Estos meses de pandemia están suponiendo un auténtico reto a nuestra capacidad de adaptación. Cada día surgen nuevos protocolos y nuevas restricciones que nos dejan llenos de interrogantes: ¿Podré reunirme en Navidad con mis familiares? ¿Mantendré mi puesto de trabajo o mi negocio? ¿Quién cuida del niño mientras su aula está en cuarentena? ¿Celebraremos la boda de mi hija el próximo año?

Vivimos en una sociedad cada vez más previsora. Nuestras agendas se programan con mucha anticipación. Saber lo que va a ocurrir dentro de tres, seis o doce meses nos infunde una sensación agradable de seguridad, calma y control.

Sin embargo, la incertidumbre dispara nuestra ansiedad. En los últimos meses las consultas psicológicas por cuadros de ansiedad se han duplicado. Algunos fármacos, como los ansiolíticos, han aumentado su consumo en más de un 30%. Cada vez hay más personas con problemas de insomnio y, por lo tanto, más irritables en el día a día. Otras personas se han rendido ante la incertidumbre y han entrado en una etapa con tintes depresivos. 

Todo apunta a que este tiempo de incertidumbre se va a prolongar. Por eso, es bueno que nos preguntemos qué podemos hacer para aprender a convivir con la incertidumbre.
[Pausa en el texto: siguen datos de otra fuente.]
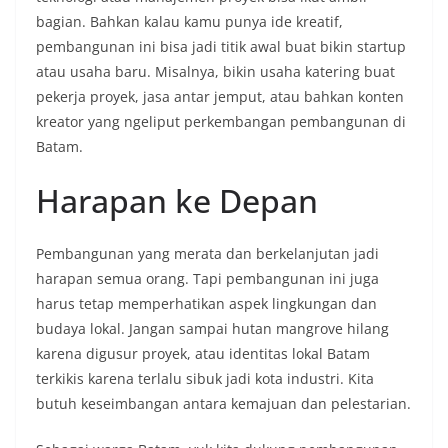
bagian. Bahkan kalau kamu punya ide kreatif,
pembangunan ini bisa jadi titik awal buat bikin startup
atau usaha baru. Misalnya, bikin usaha katering buat
pekerja proyek, jasa antar jemput, atau bahkan konten
kreator yang ngeliput perkembangan pembangunan di
Batam.
Harapan ke Depan
Pembangunan yang merata dan berkelanjutan jadi
harapan semua orang. Tapi pembangunan ini juga
harus tetap memperhatikan aspek lingkungan dan
budaya lokal. Jangan sampai hutan mangrove hilang
karena digusur proyek, atau identitas lokal Batam
terkikis karena terlalu sibuk jadi kota industri. Kita
butuh keseimbangan antara kemajuan dan pelestarian.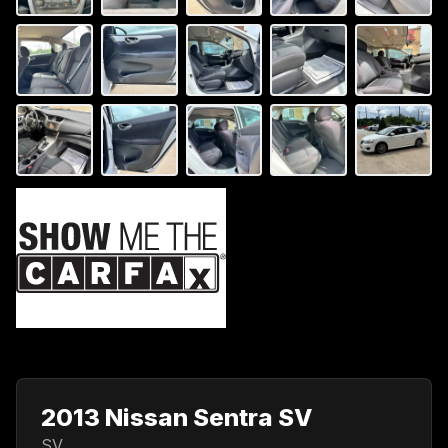
2013 Nissan Sentra SV
SV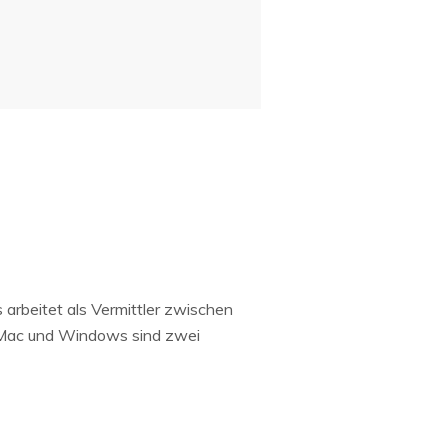
 arbeitet als Vermittler zwischen
 Mac und Windows sind zwei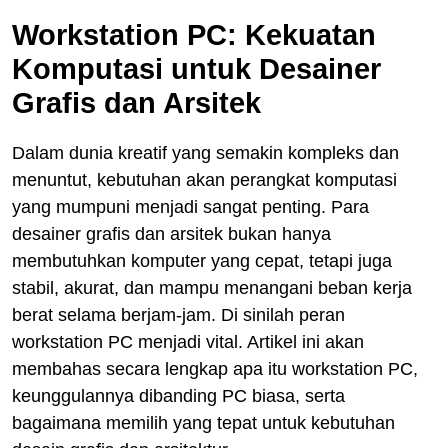
Workstation PC: Kekuatan
Komputasi untuk Desainer
Grafis dan Arsitek
Dalam dunia kreatif yang semakin kompleks dan
menuntut, kebutuhan akan perangkat komputasi
yang mumpuni menjadi sangat penting. Para
desainer grafis dan arsitek bukan hanya
membutuhkan komputer yang cepat, tetapi juga
stabil, akurat, dan mampu menangani beban kerja
berat selama berjam-jam. Di sinilah peran
workstation PC menjadi vital. Artikel ini akan
membahas secara lengkap apa itu workstation PC,
keunggulannya dibanding PC biasa, serta
bagaimana memilih yang tepat untuk kebutuhan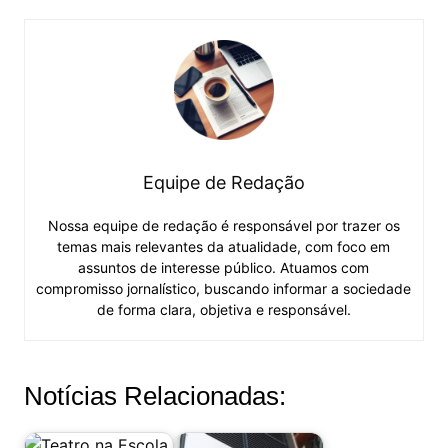
Equipe de Redação
Nossa equipe de redação é responsável por trazer os
temas mais relevantes da atualidade, com foco em
assuntos de interesse público. Atuamos com
compromisso jornalístico, buscando informar a sociedade
de forma clara, objetiva e responsável.
Notícias Relacionadas: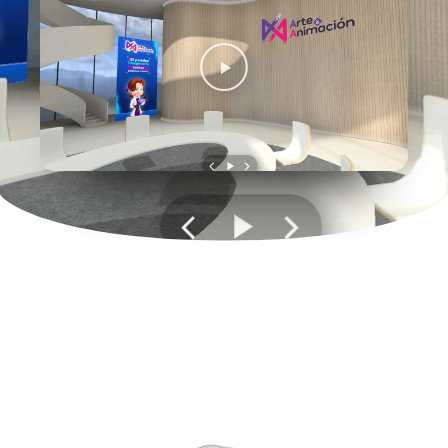
Creamos experiencias de
formación y capacitación en
realidad virtual.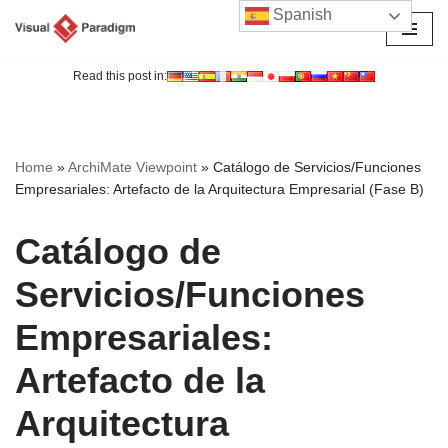
Spanish
Saltar
al
Read this post in:
contenido
Home
»
ArchiMate Viewpoint
»
Catálogo de Servicios/Funciones
Empresariales: Artefacto de la Arquitectura Empresarial (Fase B)
Catálogo de
Servicios/Funciones
Empresariales:
Artefacto de la
Arquitectura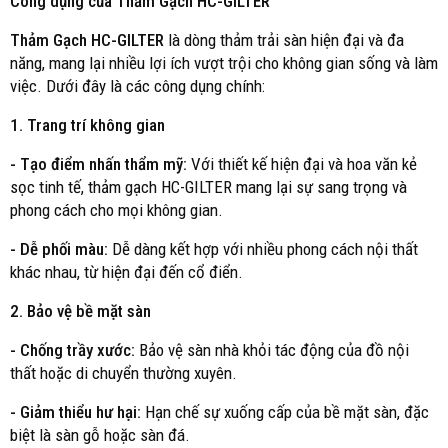
Công dụng của Thảm Gạch HC-GILTER
Thảm Gạch HC-GILTER
là dòng thảm trải sàn hiện đại và đa
năng, mang lại nhiều lợi ích vượt trội cho không gian sống và làm
việc. Dưới đây là các công dụng chính:
1. Trang trí không gian
- Tạo điểm nhấn thẩm mỹ:
Với thiết kế hiện đại và hoa văn kẻ
sọc tinh tế, thảm gạch HC-GILTER mang lại sự sang trọng và
phong cách cho mọi không gian.
- Dễ phối màu:
Dễ dàng kết hợp với nhiều phong cách nội thất
khác nhau, từ hiện đại đến cổ điển.
2. Bảo vệ bề mặt sàn
- Chống trầy xước:
Bảo vệ sàn nhà khỏi tác động của đồ nội
thất hoặc di chuyển thường xuyên.
- Giảm thiểu hư hại:
Hạn chế sự xuống cấp của bề mặt sàn, đặc
biệt là sàn gỗ hoặc sàn đá.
Quizá la respuesta la podemos hallar en una oración que se reza en las reuniones de Alcohólicos Anónimos: “Señor, concédenos serenidad para aceptar las cosas que no podemos cambiar, valor para cambiar las que sí podemos, y sabiduría para discernir la diferencia”. Quizá en la aceptación de la situación esté la clave fundamental, porque, como decía el psicólogo Jung: “Aquello a lo que te resistes, persiste. Aquello que aceptas, se transforma”.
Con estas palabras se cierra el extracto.